BEGIN Extracted material
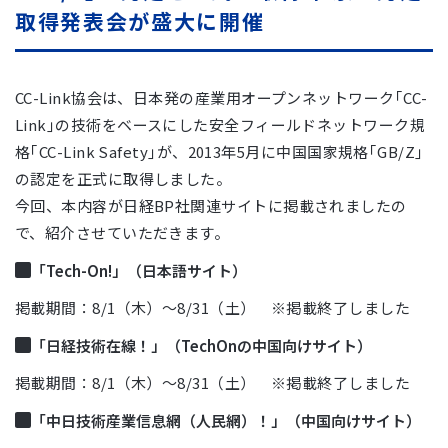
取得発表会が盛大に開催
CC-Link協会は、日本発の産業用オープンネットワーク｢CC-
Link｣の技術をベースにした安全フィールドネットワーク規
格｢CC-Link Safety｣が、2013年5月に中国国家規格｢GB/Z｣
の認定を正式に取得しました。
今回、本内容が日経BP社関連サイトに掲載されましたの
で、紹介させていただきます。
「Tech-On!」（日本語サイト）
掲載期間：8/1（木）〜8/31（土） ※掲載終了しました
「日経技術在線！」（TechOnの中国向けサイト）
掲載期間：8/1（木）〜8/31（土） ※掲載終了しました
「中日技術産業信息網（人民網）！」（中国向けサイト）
END Extracted material
[Activity]: Output the data above exactly; pictures do not belong in the copy.

[Exercise answer]:
取得発表会が盛大に開催
CC-Link協会は、日本発の産業用オープンネットワーク｢CC-
Link｣の技術をベースにした安全フィールドネットワーク規
格｢CC-Link Safety｣が、2013年5月に中国国家規格｢GB/Z｣
の認定を正式に取得しました。
今回、本内容が日経BP社関連サイトに掲載されましたの
で、紹介させていただきます。
「Tech-On!」（日本語サイト）
掲載期間：8/1（木）〜8/31（土） ※掲載終了しました
「日経技術在線！」（TechOnの中国向けサイト）
掲載期間：8/1（木）〜8/31（土） ※掲載終了しました
「中日技術産業信息網（人民網）！」（中国向けサイト）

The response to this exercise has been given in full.